What are the differences between 0, int() and int{}?

Question

As int() and int{} are constant expressions of value equal to 0, I thought they are equivalent and interchangeable, thus compilers must treat them equally. For example,

 int a[0];      //error: zero-sized array not allowed in ISO C++
 int b[int()];  //error: zero-sized array not allowed in ISO C++
 int c[int{}];  //error: zero-sized array not allowed in ISO C++

But it seems there are some corner cases where they're not interchangeable.

• When initializing a pointer:

  int *p = 0;     //ok
  int *q = int(); //error - by clang only
  int *r = int{}; //error - by gcc and clang both
  

  See GCC and Clang messages. I suspect this is a bug in both compilers, as I expect them to be interchangeable in this context, but I would be glad to be proven wrong. :-)

• When passing to class template:

  template<int N> struct X{};
  
  X<0>      x1; //ok
  X<int{}>  x2; //ok (same as X<0>)
  X<int()>  x3; //error  
  

  See GCC and Clang messages.

  I find the syntax X<int()> quite familiar as I've seen (and probably used) the similar syntax before, such as in std::function<int()>, the template argument int() is expected to be function type (instead of 0) taking no argument and returning int. But I want to know the section of the spec which says in this context int() is to be treated as function type and is not equivalent to int{} which is always 0.

Answer 1

The expressions int() and int{} are both constant expression prvalues of integer type that evaluate to zero, and are therefore interchangeable with the literal 0 in any context that requires an integral constant expression prvalue of integer type which evaluates to zero.

Both expressions satisfy the requirements for a constant expression as specified in 5.19 Constant Expressions [expr.const].

Regarding X<int()>, the standard specifies that int() is not interpreted as an expression in this context:

14.3 Template arguments [temp.arg]

In a template-argument, an ambiguity between a type-id and an expression is resolved to a type-id, regardless of the form of the corresponding template-parameter.

Regarding pointer conversions:

4.10 Pointer conversions [conv.ptr]

A null pointer constant is an integral constant expression (5.19) prvalue of integer type that evaluates to zero or a prvalue of type std::nullptr_t.

Based on the above paragraph, both int() and int{} are null pointer constant expressions. This points to a (very minor) compiler bug, although there is an open Defect Report (903) which may lead to this paragraph changing:

There was a strong consensus among the CWG that only the literal 0 should be considered a null pointer constant, not any arbitrary zero-valued constant expression as is currently specified.

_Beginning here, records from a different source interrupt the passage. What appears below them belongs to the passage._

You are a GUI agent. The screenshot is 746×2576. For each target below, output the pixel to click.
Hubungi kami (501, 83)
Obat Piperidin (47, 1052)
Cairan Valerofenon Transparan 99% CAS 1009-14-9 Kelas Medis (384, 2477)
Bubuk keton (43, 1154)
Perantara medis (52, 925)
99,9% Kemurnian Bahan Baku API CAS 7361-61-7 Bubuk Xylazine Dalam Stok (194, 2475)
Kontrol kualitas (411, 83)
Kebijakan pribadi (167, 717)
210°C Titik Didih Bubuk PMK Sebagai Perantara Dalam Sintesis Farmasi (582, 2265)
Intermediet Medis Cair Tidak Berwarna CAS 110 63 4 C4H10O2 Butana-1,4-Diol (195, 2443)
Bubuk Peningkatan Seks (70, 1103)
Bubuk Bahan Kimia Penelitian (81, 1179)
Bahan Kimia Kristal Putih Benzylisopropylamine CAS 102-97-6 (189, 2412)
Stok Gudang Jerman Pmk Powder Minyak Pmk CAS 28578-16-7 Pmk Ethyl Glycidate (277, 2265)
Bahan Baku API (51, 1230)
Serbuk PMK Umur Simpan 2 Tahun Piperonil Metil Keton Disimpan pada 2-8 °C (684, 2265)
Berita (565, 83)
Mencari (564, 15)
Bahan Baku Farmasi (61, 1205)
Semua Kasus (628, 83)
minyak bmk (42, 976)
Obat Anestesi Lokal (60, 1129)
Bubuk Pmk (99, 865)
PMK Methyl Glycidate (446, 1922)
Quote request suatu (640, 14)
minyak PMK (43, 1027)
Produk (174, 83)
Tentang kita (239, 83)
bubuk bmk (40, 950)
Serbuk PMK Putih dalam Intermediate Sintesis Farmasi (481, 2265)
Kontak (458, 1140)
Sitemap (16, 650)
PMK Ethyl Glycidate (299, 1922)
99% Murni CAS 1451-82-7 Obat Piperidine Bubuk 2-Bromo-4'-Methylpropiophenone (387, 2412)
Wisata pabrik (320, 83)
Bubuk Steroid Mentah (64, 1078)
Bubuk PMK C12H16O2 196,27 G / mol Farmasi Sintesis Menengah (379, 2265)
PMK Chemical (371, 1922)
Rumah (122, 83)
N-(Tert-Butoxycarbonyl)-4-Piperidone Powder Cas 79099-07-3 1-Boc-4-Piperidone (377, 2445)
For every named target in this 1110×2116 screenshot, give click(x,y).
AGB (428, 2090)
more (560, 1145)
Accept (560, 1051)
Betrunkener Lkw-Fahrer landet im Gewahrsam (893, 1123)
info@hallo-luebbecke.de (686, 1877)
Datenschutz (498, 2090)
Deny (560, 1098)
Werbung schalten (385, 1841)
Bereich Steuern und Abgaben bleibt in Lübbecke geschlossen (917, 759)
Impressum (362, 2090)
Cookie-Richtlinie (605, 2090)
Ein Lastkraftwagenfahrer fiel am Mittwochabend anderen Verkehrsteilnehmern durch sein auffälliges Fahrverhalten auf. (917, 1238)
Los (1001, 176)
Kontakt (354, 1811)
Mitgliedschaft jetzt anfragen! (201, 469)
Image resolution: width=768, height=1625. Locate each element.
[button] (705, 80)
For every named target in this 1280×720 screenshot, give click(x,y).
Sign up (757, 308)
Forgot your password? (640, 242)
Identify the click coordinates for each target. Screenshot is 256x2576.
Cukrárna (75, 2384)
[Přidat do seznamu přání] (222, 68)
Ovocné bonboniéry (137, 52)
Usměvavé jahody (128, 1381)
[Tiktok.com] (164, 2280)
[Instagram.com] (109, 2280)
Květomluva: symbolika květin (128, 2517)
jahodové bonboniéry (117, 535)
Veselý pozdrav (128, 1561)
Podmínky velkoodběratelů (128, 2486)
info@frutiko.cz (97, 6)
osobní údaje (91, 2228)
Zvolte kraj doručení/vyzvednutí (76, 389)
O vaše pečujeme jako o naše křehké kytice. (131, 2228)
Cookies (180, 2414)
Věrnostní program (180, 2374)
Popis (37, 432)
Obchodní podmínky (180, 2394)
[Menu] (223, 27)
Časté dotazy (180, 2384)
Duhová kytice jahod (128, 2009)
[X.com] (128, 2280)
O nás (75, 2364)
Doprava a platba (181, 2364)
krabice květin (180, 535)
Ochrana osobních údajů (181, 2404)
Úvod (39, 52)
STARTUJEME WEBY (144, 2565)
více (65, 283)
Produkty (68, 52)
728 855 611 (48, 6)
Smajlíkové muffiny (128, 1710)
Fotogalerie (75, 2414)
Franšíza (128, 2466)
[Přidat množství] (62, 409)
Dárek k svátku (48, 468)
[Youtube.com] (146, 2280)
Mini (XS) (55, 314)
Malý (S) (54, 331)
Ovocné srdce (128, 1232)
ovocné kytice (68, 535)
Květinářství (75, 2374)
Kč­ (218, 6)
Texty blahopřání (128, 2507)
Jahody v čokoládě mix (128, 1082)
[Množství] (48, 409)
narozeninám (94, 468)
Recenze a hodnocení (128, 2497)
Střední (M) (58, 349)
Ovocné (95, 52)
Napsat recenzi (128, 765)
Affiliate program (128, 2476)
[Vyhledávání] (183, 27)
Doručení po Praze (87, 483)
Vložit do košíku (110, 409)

The following wording deals with the value of the expression int():

8.5 Initializers [dcl.init]

To zero-initialize an object or reference of type T means:

[omitted clauses which don't apply]

— if T is a scalar type (3.9), the object is set to the value 0 (zero), taken as an integral constant expression, converted to T

[...]

To value-initialize an object of type T means:

— if T is a (possibly cv-qualified) class type (Clause 9) with a user-provided constructor (12.1), then the default constructor for T is called (and the initialization is ill-formed if T has no accessible default constructor);

[omitted clauses which don't apply]

— otherwise, the object is zero-initialized.

An object whose initializer is an empty set of parentheses, i.e., (), shall be value-initialized.

And for the value of int{}:

8.5.4 List-initialization [dcl.init.list]

List-initialization of an object or reference of type T is defined as follows:

— If the initializer list has no elements and T is a class type with a default constructor, the object is value-initialized.

[omitted clauses which don't apply]

— Otherwise, if the initializer list has no elements, the object is value-initialized.

All quotes from C++ Working Draft Standard N3337.